I’m writing this from Brodick, Arran, three days into my inter-island journey on the Scottish west coast. I’m in the fortunate position to have been commissioned to write a travel book on these wonderful islands.
Today is a ‘rest day’, after 48 hours of excessive physical exertion. First there was the Goatfell hill race, a brutal 13km run from sea level in Brodick to the mountain’s 874m pinnacle. I wasn’t in the best hill shape: the result of a fortnight of road running in London.
The race follow the so-called tourist track up Goatfell, but is a combination of rocks and large boulders, meaning no two steps are the same. I could feel myself tiring with every stride, resisting the urge to stop. The decision to quit running and walk is a major one. There’s no going back. Once you’ve allowed yourself to stop running, breaking that rhythm, however slow, the mental battle is lost.

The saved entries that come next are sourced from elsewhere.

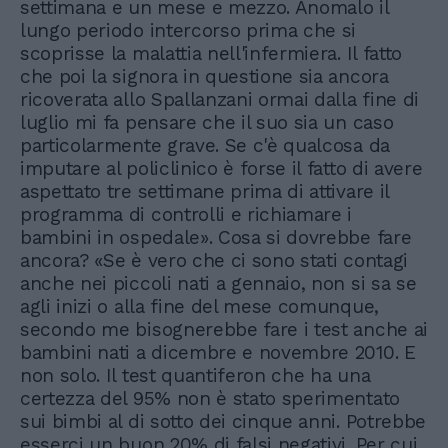
settimana e un mese e mezzo. Anomalo il
lungo periodo intercorso prima che si
scoprisse la malattia nell'infermiera. Il fatto
che poi la signora in questione sia ancora
ricoverata allo Spallanzani ormai dalla fine di
luglio mi fa pensare che il suo sia un caso
particolarmente grave. Se c'è qualcosa da
imputare al policlinico è forse il fatto di avere
aspettato tre settimane prima di attivare il
programma di controlli e richiamare i
bambini in ospedale». Cosa si dovrebbe fare
ancora? «Se è vero che ci sono stati contagi
anche nei piccoli nati a gennaio, non si sa se
agli inizi o alla fine del mese comunque,
secondo me bisognerebbe fare i test anche ai
bambini nati a dicembre e novembre 2010. E
non solo. Il test quantiferon che ha una
certezza del 95% non è stato sperimentato
sui bimbi al di sotto dei cinque anni. Potrebbe
esserci un buon 20% di falsi negativi. Per cui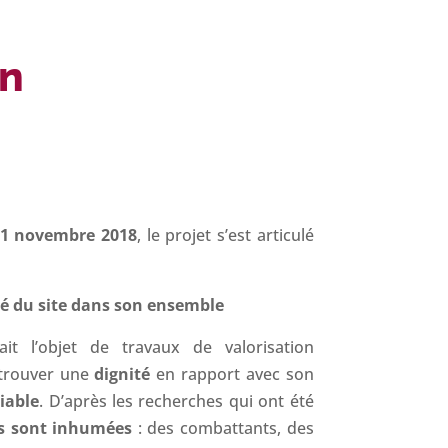
on
1 novembre 2018
, le projet s’est articulé
té du site dans son ensemble
ait l’objet de travaux de valorisation
etrouver une
dignité
en rapport avec son
iable
. D’après les recherches qui ont été
s sont inhumées
: des combattants, des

I clawed my way up mud and rock to the summit, running the final few yards, and sneaked a glimpse to the west, where an extraordinary vista of sea, mountains and islands stared back. That fleeting glance reaffirmed my faith in my sport. The self-doubt, the self-loathing, the self-criticism was gone in that moment. Of course, those feelings came back as soon as the descent started, but that’s the heaven and hell of running up hills.
On the day after running up Goatfell, it would have been perhaps sensible to take it easy. Why I made the decision to walk to Lochranza – 15 miles by road from Brodick, goodness knows how far over the hills – I don’t know. My legs were heavy, my pack heavier, but I’m glad I did, if only to realise that there’s more to Arran’s mountains than Goatfell. Highest it may be, but it’s certainly not the finest.
Take Cir Mhor for instance, the hardest Corbett I’ve ever climbed: extremely steep and arduous. I then headed north to Caisteal Abhail, an easier climb but topped by a series of rock protrusions resembling castles, hence the mountain’s name. Coire nam Fuaran lay to the south-east, the scene of the infamous Goatfell murder.
Alas, Lochranza was a further five miles away, across pathless hill-side and then on a sopping wet path. Rarely have I been so glad to feel concrete under my feet.